On reflection, the day seemed to speed past. Although I was unhappy with some of my answers during the day, I felt that I was being overly critical on reflection. I know that I certainly gave it my best shot, which is all that I was capable of doing.
I arrived early, went out of my way to introduce myself to others and generally looked very good, especially considering the travelling!

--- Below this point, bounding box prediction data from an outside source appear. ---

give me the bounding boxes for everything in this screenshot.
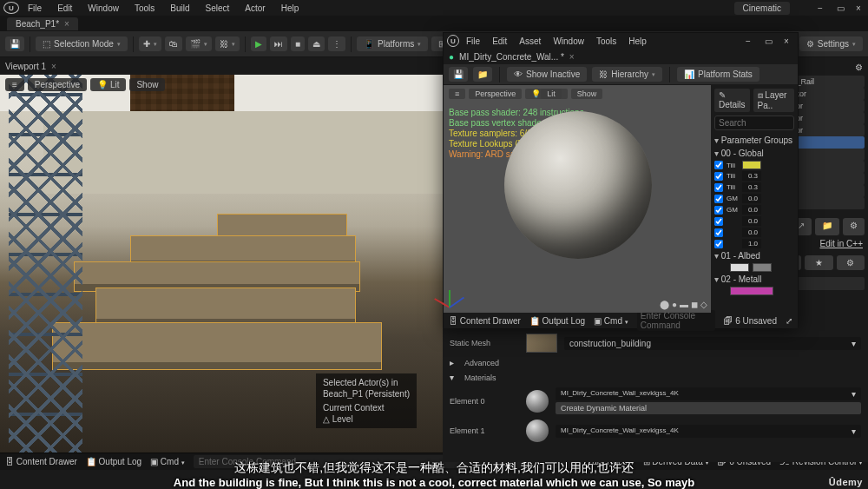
- details-search-input[interactable]: [714, 116, 794, 130]
- close-icon[interactable]: ×: [569, 52, 575, 62]
- parameter-row[interactable]: 0.0: [714, 215, 794, 227]
- global-group-header[interactable]: ▾ 00 - Global: [714, 147, 794, 160]
- preview-perspective[interactable]: Perspective: [469, 89, 522, 99]
- console-input[interactable]: Enter Console Command: [637, 310, 716, 331]
- panel-icon-3[interactable]: ★: [805, 255, 833, 270]
- viewport-perspective[interactable]: Perspective: [28, 78, 87, 91]
- save-button[interactable]: 💾: [449, 67, 468, 82]
- sequencer-button[interactable]: ⛓▾: [215, 36, 240, 51]
- mat-menu-file[interactable]: File: [461, 35, 485, 48]
- expand-icon[interactable]: ⤢: [786, 316, 792, 326]
- cinematics-button[interactable]: 🎬▾: [186, 36, 212, 51]
- preview-shape-cylinder[interactable]: ⬤: [660, 300, 669, 309]
- param-groups-header[interactable]: ▾ Parameter Groups: [714, 134, 794, 147]
- static-mesh-thumbnail[interactable]: [526, 334, 557, 353]
- static-mesh-row: Static Mesh construction_building▾: [446, 331, 865, 355]
- platforms-dropdown[interactable]: 📱Platforms▾: [357, 36, 428, 51]
- level-tab-bar: Beach_P1* ×: [0, 16, 868, 31]
- unsaved-count[interactable]: 🗐 6 Unsaved: [724, 316, 777, 326]
- advanced-section[interactable]: ▸Advanced: [446, 355, 865, 370]
- mat-menu-window[interactable]: Window: [548, 35, 589, 48]
- settings-icon[interactable]: ⚙: [843, 218, 865, 235]
- material-0-dropdown[interactable]: MI_Dirty_Concrete_Wall_xevklgss_4K▾: [556, 387, 861, 400]
- eject-button[interactable]: ⏏: [308, 36, 325, 51]
- preview-shape-sphere[interactable]: ●: [672, 300, 677, 309]
- parameter-row[interactable]: Tili0.3: [714, 182, 794, 193]
- add-content-button[interactable]: ✚▾: [139, 36, 161, 51]
- parameter-row[interactable]: Tili: [714, 160, 794, 170]
- viewport-menu-button[interactable]: ≡: [5, 78, 24, 91]
- material-preview-viewport[interactable]: ≡ Perspective 💡Lit Show Base pass shader…: [444, 85, 711, 313]
- mat-menu-asset[interactable]: Asset: [514, 35, 546, 48]
- play-button[interactable]: ▶: [251, 36, 266, 51]
- window-max[interactable]: ▭: [760, 35, 775, 48]
- material-1-dropdown[interactable]: MI_Dirty_Concrete_Wall_xevklgss_4K▾: [556, 425, 861, 438]
- preview-shape-mesh[interactable]: ◇: [700, 300, 707, 309]
- albedo-group-header[interactable]: ▾ 01 - Albed: [714, 249, 794, 262]
- mat-menu-edit[interactable]: Edit: [487, 35, 512, 48]
- viewport-show[interactable]: Show: [129, 78, 165, 91]
- menu-actor[interactable]: Actor: [238, 2, 272, 15]
- close-icon[interactable]: ×: [51, 62, 56, 71]
- menu-window[interactable]: Window: [81, 2, 126, 15]
- output-log-button[interactable]: 📋 Output Log: [529, 316, 585, 326]
- preview-lit[interactable]: 💡Lit: [525, 89, 568, 99]
- cmd-button[interactable]: ▣ Cmd ▾: [150, 457, 185, 466]
- platform-stats-button[interactable]: 📊 Platform Stats: [677, 67, 760, 82]
- content-drawer-button[interactable]: 🗄 Content Drawer: [5, 457, 77, 466]
- save-button[interactable]: 💾: [5, 36, 24, 51]
- output-log-button[interactable]: 📋 Output Log: [86, 457, 141, 466]
- menu-help[interactable]: Help: [274, 2, 306, 15]
- window-close[interactable]: ×: [849, 2, 865, 15]
- ue-logo-icon: U: [447, 35, 459, 47]
- material-thumbnail-0[interactable]: [526, 390, 549, 413]
- parameter-row[interactable]: 0.0: [714, 227, 794, 238]
- materials-section[interactable]: ▾Materials: [446, 370, 865, 385]
- preview-shape-cube[interactable]: ◼: [691, 300, 698, 309]
- menu-tools[interactable]: Tools: [128, 2, 161, 15]
- material-tab[interactable]: MI_Dirty_Concrete_Wal... *: [459, 52, 564, 62]
- mat-menu-help[interactable]: Help: [623, 35, 652, 48]
- parameter-row[interactable]: GM0.0: [714, 204, 794, 215]
- window-min[interactable]: −: [740, 35, 756, 48]
- menu-select[interactable]: Select: [199, 2, 237, 15]
- hierarchy-dropdown[interactable]: ⛓ Hierarchy▾: [592, 67, 662, 82]
- preview-menu-button[interactable]: ≡: [449, 89, 465, 99]
- material-thumbnail-1[interactable]: [526, 420, 549, 442]
- content-drawer-button[interactable]: 🗄 Content Drawer: [449, 316, 521, 326]
- show-inactive-toggle[interactable]: 👁 Show Inactive: [507, 67, 587, 82]
- create-dynamic-material-button[interactable]: Create Dynamic Material: [556, 402, 861, 414]
- cinematic-button[interactable]: Cinematic: [734, 2, 790, 15]
- parameter-row[interactable]: 1.0: [714, 238, 794, 249]
- parameter-row[interactable]: GM0.0: [714, 193, 794, 204]
- browse-icon[interactable]: 📁: [815, 218, 839, 235]
- close-icon[interactable]: ×: [64, 19, 69, 29]
- selection-mode-dropdown[interactable]: ⬚Selection Mode▾: [36, 36, 128, 51]
- window-min[interactable]: −: [811, 2, 826, 15]
- details-tab[interactable]: ✎ Details: [714, 89, 750, 112]
- browse-button[interactable]: 📁: [473, 67, 492, 82]
- viewport-tab[interactable]: Viewport 1: [5, 62, 46, 71]
- menu-file[interactable]: File: [21, 2, 49, 15]
- stop-button[interactable]: ■: [291, 36, 305, 51]
- menu-build[interactable]: Build: [163, 2, 196, 15]
- viewport-lit[interactable]: 💡 Lit: [90, 78, 126, 91]
- window-max[interactable]: ▭: [830, 2, 845, 15]
- layer-params-tab[interactable]: ⧈ Layer Pa..: [753, 89, 794, 112]
- static-mesh-dropdown[interactable]: construction_building▾: [564, 337, 861, 350]
- menu-edit[interactable]: Edit: [50, 2, 79, 15]
- play-options-button[interactable]: ⋮: [328, 36, 345, 51]
- window-close[interactable]: ×: [779, 35, 794, 48]
- parameter-row[interactable]: Tili0.3: [714, 170, 794, 182]
- skip-button[interactable]: ⏭: [270, 36, 287, 51]
- preview-show[interactable]: Show: [571, 89, 603, 99]
- panel-icon-4[interactable]: ⚙: [837, 255, 865, 270]
- preview-shape-plane[interactable]: ▬: [680, 300, 688, 309]
- cmd-button[interactable]: ▣ Cmd ▾: [594, 316, 628, 326]
- outliner-opts-icon[interactable]: ⚙: [855, 63, 863, 72]
- metallic-group-header[interactable]: ▾ 02 - Metall: [714, 273, 794, 286]
- level-tab[interactable]: Beach_P1* ×: [7, 17, 78, 30]
- marketplace-button[interactable]: 🛍: [165, 36, 182, 51]
- mat-menu-tools[interactable]: Tools: [591, 35, 621, 48]
- settings-dropdown[interactable]: ⚙Settings▾: [799, 36, 863, 51]
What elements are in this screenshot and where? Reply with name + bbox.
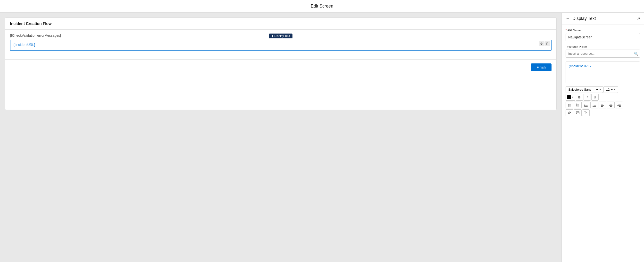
canvas-area: Incident Creation Flow {!CheckValidation… bbox=[0, 13, 562, 262]
svg-rect-3 bbox=[569, 105, 571, 106]
color-chevron: ▼ bbox=[572, 96, 574, 98]
indent-increase-button[interactable] bbox=[582, 102, 590, 108]
svg-rect-26 bbox=[609, 104, 612, 104]
main-layout: Incident Creation Flow {!CheckValidation… bbox=[0, 13, 644, 262]
clear-format-button[interactable]: T× bbox=[582, 109, 590, 116]
screen-body: {!CheckValidation.errorMessages} ▮ Displ… bbox=[5, 30, 556, 55]
svg-rect-22 bbox=[601, 104, 604, 104]
svg-rect-1 bbox=[569, 104, 571, 105]
font-family-select-wrapper: Salesforce Sans Arial Times New Roman ▼ bbox=[566, 86, 603, 93]
align-right-button[interactable] bbox=[615, 102, 623, 108]
svg-point-2 bbox=[568, 105, 569, 106]
svg-rect-27 bbox=[610, 105, 612, 105]
display-text-component[interactable]: ⊹ 🗑 {!IncidentURL} bbox=[10, 40, 552, 51]
panel-header: ← Display Text ↗ bbox=[562, 13, 644, 25]
bullet-list-button[interactable] bbox=[566, 102, 573, 108]
align-left-button[interactable] bbox=[598, 102, 606, 108]
font-family-chevron: ▼ bbox=[599, 89, 601, 91]
back-button[interactable]: ← bbox=[566, 16, 570, 21]
italic-button[interactable]: I bbox=[584, 94, 591, 101]
svg-rect-12 bbox=[584, 104, 588, 104]
page-header: Edit Screen bbox=[0, 0, 644, 13]
svg-rect-14 bbox=[585, 106, 588, 106]
search-icon: 🔍 bbox=[634, 52, 638, 56]
panel-title: Display Text bbox=[572, 16, 596, 21]
screen-title: Incident Creation Flow bbox=[5, 18, 556, 30]
resource-picker-label: Resource Picker bbox=[566, 45, 640, 49]
color-swatch bbox=[567, 95, 571, 99]
rich-text-area[interactable]: {!IncidentURL} bbox=[566, 62, 640, 83]
insert-link-button[interactable] bbox=[566, 109, 573, 116]
svg-rect-20 bbox=[592, 106, 596, 107]
svg-rect-19 bbox=[594, 106, 596, 106]
panel-header-left: ← Display Text bbox=[566, 16, 596, 21]
display-text-label-tag: ▮ Display Text bbox=[269, 34, 292, 38]
svg-rect-32 bbox=[617, 106, 621, 106]
finish-button[interactable]: Finish bbox=[531, 63, 552, 71]
resource-picker-group: Resource Picker 🔍 bbox=[566, 45, 640, 58]
api-name-field-group: * API Name bbox=[566, 29, 640, 41]
indent-decrease-button[interactable] bbox=[590, 102, 598, 108]
font-size-select[interactable]: 12 10 14 16 18 24 bbox=[605, 88, 614, 92]
svg-rect-23 bbox=[601, 105, 603, 105]
align-center-button[interactable] bbox=[607, 102, 615, 108]
svg-point-0 bbox=[568, 104, 569, 105]
svg-rect-9 bbox=[577, 105, 579, 106]
svg-rect-7 bbox=[577, 104, 579, 105]
svg-point-36 bbox=[577, 112, 577, 113]
font-family-select[interactable]: Salesforce Sans Arial Times New Roman bbox=[567, 88, 599, 92]
svg-rect-11 bbox=[577, 106, 579, 106]
api-name-label: * API Name bbox=[566, 29, 640, 32]
resource-picker-input-wrap: 🔍 bbox=[566, 50, 640, 58]
display-text-label-icon: ▮ bbox=[272, 34, 273, 38]
api-name-label-text: API Name bbox=[567, 29, 581, 32]
format-toolbar: Salesforce Sans Arial Times New Roman ▼ … bbox=[566, 86, 640, 116]
text-color-button[interactable]: ▼ bbox=[566, 94, 575, 101]
numbered-list-button[interactable]: 1.2.3. bbox=[574, 102, 582, 108]
bold-button[interactable]: B bbox=[576, 94, 583, 101]
resource-picker-input[interactable] bbox=[566, 50, 640, 58]
svg-rect-25 bbox=[601, 106, 603, 107]
svg-text:3.: 3. bbox=[576, 105, 577, 107]
underline-button[interactable]: U bbox=[591, 94, 598, 101]
display-text-component-wrapper: ▮ Display Text ⊹ 🗑 {!IncidentURL} bbox=[10, 40, 552, 51]
display-text-label-text: Display Text bbox=[274, 34, 290, 38]
toolbar-row-font: Salesforce Sans Arial Times New Roman ▼ … bbox=[566, 86, 640, 93]
font-size-chevron: ▼ bbox=[614, 89, 616, 91]
svg-point-4 bbox=[568, 106, 569, 107]
insert-image-button[interactable] bbox=[574, 109, 582, 116]
svg-rect-24 bbox=[601, 106, 604, 106]
delete-component-button[interactable]: 🗑 bbox=[544, 41, 550, 46]
finish-row: Finish bbox=[5, 59, 556, 75]
svg-marker-16 bbox=[584, 105, 585, 106]
svg-rect-5 bbox=[569, 106, 571, 106]
svg-rect-28 bbox=[609, 106, 612, 106]
api-name-required: * bbox=[566, 29, 567, 32]
svg-rect-15 bbox=[584, 106, 588, 107]
expand-button[interactable]: ↗ bbox=[637, 16, 640, 21]
svg-rect-17 bbox=[592, 104, 596, 104]
toolbar-row-style: ▼ B I U bbox=[566, 94, 640, 101]
svg-rect-31 bbox=[618, 105, 621, 105]
page-title: Edit Screen bbox=[311, 4, 333, 9]
right-panel: ← Display Text ↗ * API Name Resource Pic… bbox=[562, 13, 644, 262]
svg-marker-21 bbox=[592, 105, 593, 106]
svg-rect-30 bbox=[617, 104, 621, 104]
toolbar-row-misc: T× bbox=[566, 109, 640, 116]
screen-container: Incident Creation Flow {!CheckValidation… bbox=[5, 18, 556, 110]
toolbar-row-lists: 1.2.3. bbox=[566, 102, 640, 108]
svg-rect-18 bbox=[594, 105, 596, 105]
svg-rect-29 bbox=[610, 106, 612, 107]
panel-body: * API Name Resource Picker 🔍 {!IncidentU… bbox=[562, 25, 644, 262]
api-name-input[interactable] bbox=[566, 33, 640, 41]
display-text-content: {!IncidentURL} bbox=[10, 40, 551, 50]
svg-rect-13 bbox=[585, 105, 588, 105]
display-text-controls: ⊹ 🗑 bbox=[539, 41, 550, 46]
move-component-button[interactable]: ⊹ bbox=[539, 41, 544, 46]
svg-rect-33 bbox=[619, 106, 621, 107]
font-size-select-wrapper: 12 10 14 16 18 24 ▼ bbox=[604, 86, 618, 93]
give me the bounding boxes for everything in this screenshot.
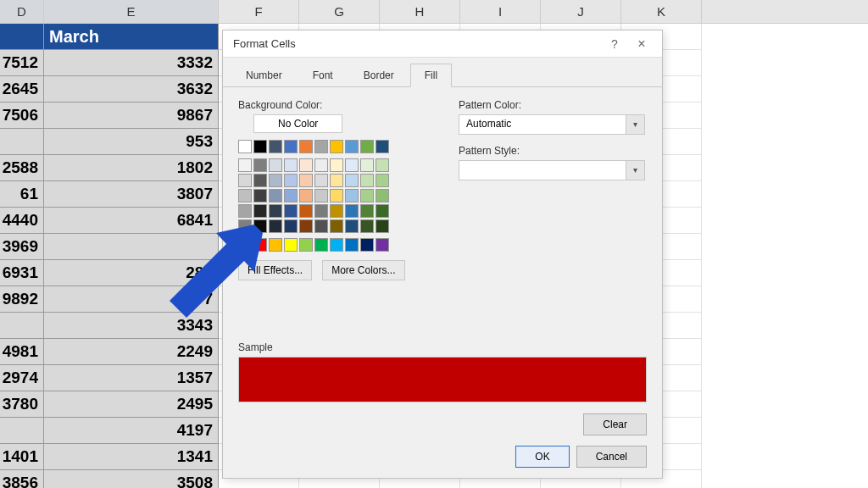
color-swatch[interactable]: [330, 238, 343, 252]
data-cell[interactable]: 3780: [0, 391, 44, 418]
color-swatch[interactable]: [360, 158, 374, 172]
color-swatch[interactable]: [330, 158, 343, 172]
data-cell[interactable]: [0, 129, 44, 155]
more-colors-button[interactable]: More Colors...: [322, 260, 404, 280]
color-swatch[interactable]: [360, 189, 374, 202]
color-swatch[interactable]: [253, 189, 267, 202]
header-cell[interactable]: [0, 24, 44, 50]
color-swatch[interactable]: [345, 238, 359, 252]
color-swatch[interactable]: [330, 219, 343, 233]
color-swatch[interactable]: [376, 204, 389, 218]
data-cell[interactable]: 9867: [44, 103, 219, 129]
clear-button[interactable]: Clear: [583, 413, 647, 435]
data-cell[interactable]: 2645: [0, 76, 44, 103]
data-cell[interactable]: 61: [0, 181, 44, 208]
color-swatch[interactable]: [314, 189, 328, 202]
column-header-F[interactable]: F: [219, 0, 299, 23]
close-button[interactable]: ×: [628, 36, 655, 52]
data-cell[interactable]: 1401: [0, 444, 44, 470]
color-swatch[interactable]: [345, 174, 359, 187]
color-swatch[interactable]: [253, 158, 267, 172]
data-cell[interactable]: 282: [44, 260, 219, 286]
color-swatch[interactable]: [299, 140, 313, 153]
color-swatch[interactable]: [238, 219, 252, 233]
color-swatch[interactable]: [284, 204, 298, 218]
tab-font[interactable]: Font: [298, 64, 348, 87]
column-header-E[interactable]: E: [44, 0, 219, 23]
data-cell[interactable]: 2588: [0, 155, 44, 181]
color-swatch[interactable]: [376, 238, 389, 252]
data-cell[interactable]: 1341: [44, 444, 219, 470]
data-cell[interactable]: [0, 418, 44, 444]
color-swatch[interactable]: [360, 238, 374, 252]
color-swatch[interactable]: [314, 238, 328, 252]
color-swatch[interactable]: [314, 174, 328, 187]
color-swatch[interactable]: [376, 189, 389, 202]
color-swatch[interactable]: [284, 158, 298, 172]
color-swatch[interactable]: [314, 219, 328, 233]
data-cell[interactable]: 7512: [0, 50, 44, 76]
color-swatch[interactable]: [314, 204, 328, 218]
cancel-button[interactable]: Cancel: [576, 446, 647, 468]
color-swatch[interactable]: [284, 219, 298, 233]
data-cell[interactable]: 4197: [44, 418, 219, 444]
data-cell[interactable]: 3969: [0, 234, 44, 260]
color-swatch[interactable]: [345, 219, 359, 233]
color-swatch[interactable]: [330, 140, 343, 153]
color-swatch[interactable]: [376, 174, 389, 187]
color-swatch[interactable]: [376, 140, 389, 153]
color-swatch[interactable]: [376, 219, 389, 233]
color-swatch-none[interactable]: [238, 140, 252, 153]
data-cell[interactable]: 6841: [44, 208, 219, 234]
data-cell[interactable]: 3343: [44, 313, 219, 339]
ok-button[interactable]: OK: [515, 446, 569, 468]
data-cell[interactable]: 2495: [44, 391, 219, 418]
color-swatch[interactable]: [284, 140, 298, 153]
column-header-I[interactable]: I: [460, 0, 541, 23]
color-swatch[interactable]: [376, 158, 389, 172]
data-cell[interactable]: 9892: [0, 286, 44, 313]
help-button[interactable]: ?: [601, 37, 628, 51]
data-cell[interactable]: 4440: [0, 208, 44, 234]
color-swatch[interactable]: [360, 204, 374, 218]
color-swatch[interactable]: [299, 158, 313, 172]
color-swatch[interactable]: [360, 174, 374, 187]
color-swatch[interactable]: [299, 204, 313, 218]
color-swatch[interactable]: [345, 189, 359, 202]
data-cell[interactable]: 3856: [0, 470, 44, 488]
color-swatch[interactable]: [269, 174, 282, 187]
color-swatch[interactable]: [314, 158, 328, 172]
color-swatch[interactable]: [345, 140, 359, 153]
data-cell[interactable]: 2974: [0, 365, 44, 391]
color-swatch[interactable]: [360, 140, 374, 153]
data-cell[interactable]: 3508: [44, 470, 219, 488]
column-header-K[interactable]: K: [621, 0, 702, 23]
data-cell[interactable]: 1357: [44, 365, 219, 391]
color-swatch[interactable]: [299, 238, 313, 252]
data-cell[interactable]: [0, 313, 44, 339]
color-swatch[interactable]: [253, 219, 267, 233]
data-cell[interactable]: 7: [44, 286, 219, 313]
data-cell[interactable]: 1802: [44, 155, 219, 181]
data-cell[interactable]: [44, 234, 219, 260]
pattern-color-dropdown[interactable]: Automatic ▾: [459, 114, 645, 135]
data-cell[interactable]: 3807: [44, 181, 219, 208]
color-swatch[interactable]: [330, 204, 343, 218]
color-swatch[interactable]: [284, 238, 298, 252]
color-swatch[interactable]: [360, 219, 374, 233]
color-swatch[interactable]: [284, 174, 298, 187]
tab-fill[interactable]: Fill: [410, 64, 452, 87]
color-swatch[interactable]: [269, 238, 282, 252]
color-swatch[interactable]: [299, 189, 313, 202]
color-swatch[interactable]: [253, 140, 267, 153]
data-cell[interactable]: 3632: [44, 76, 219, 103]
color-swatch[interactable]: [269, 140, 282, 153]
data-cell[interactable]: 4981: [0, 339, 44, 365]
tab-number[interactable]: Number: [231, 64, 297, 87]
color-swatch[interactable]: [299, 174, 313, 187]
color-swatch[interactable]: [299, 219, 313, 233]
color-swatch[interactable]: [238, 189, 252, 202]
no-color-button[interactable]: No Color: [253, 114, 342, 133]
color-swatch[interactable]: [345, 158, 359, 172]
data-cell[interactable]: 2249: [44, 339, 219, 365]
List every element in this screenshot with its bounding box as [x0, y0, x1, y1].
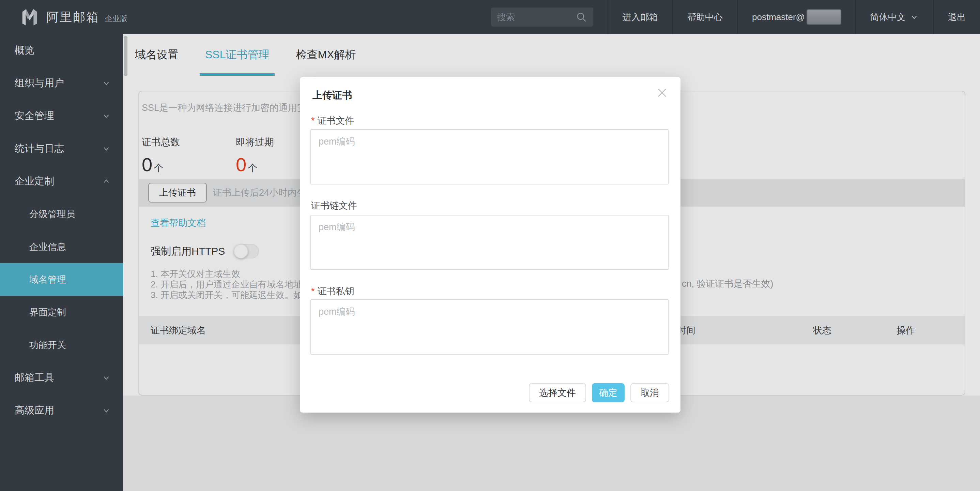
upload-cert-dialog: 上传证书 *证书文件 证书链文件 *证书私钥 选择文件 确定 取消: [300, 77, 681, 413]
cert-file-label: *证书文件: [311, 115, 355, 127]
field-label-text: 证书文件: [318, 116, 355, 126]
close-icon[interactable]: [655, 86, 669, 100]
private-key-textarea[interactable]: [310, 300, 668, 355]
dialog-title: 上传证书: [312, 89, 352, 102]
field-label-text: 证书链文件: [311, 201, 357, 211]
cert-chain-textarea[interactable]: [310, 215, 668, 270]
required-mark: *: [311, 286, 315, 296]
field-label-text: 证书私钥: [318, 286, 355, 296]
cancel-button[interactable]: 取消: [630, 383, 669, 402]
cert-file-textarea[interactable]: [310, 129, 668, 185]
dialog-buttons: 选择文件 确定 取消: [529, 383, 669, 402]
cert-chain-label: 证书链文件: [311, 199, 357, 212]
confirm-button[interactable]: 确定: [592, 383, 625, 402]
choose-file-button[interactable]: 选择文件: [529, 383, 586, 402]
required-mark: *: [311, 116, 315, 126]
private-key-label: *证书私钥: [311, 285, 355, 297]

I was far from confident that I had done enough to get the job, which is more down to my own lack of self-belief, though as I have already mentioned, I was happy at having done my best, and I felt that I had done well enough that I should get the job.
Fortunately, a couple of days later I found out that I did indeed get the job, and that overall the feedback was pretty good. In fact, the only thing of any real note that they felt worth mentioning was that I spoke a little fast at times. However, this came via my recruitment agent and I am waiting for some official feedback from the Human Resources department of my new company!
All being well, and assuming that my offer letter arrives as promised, I should be starting there at the end of the month.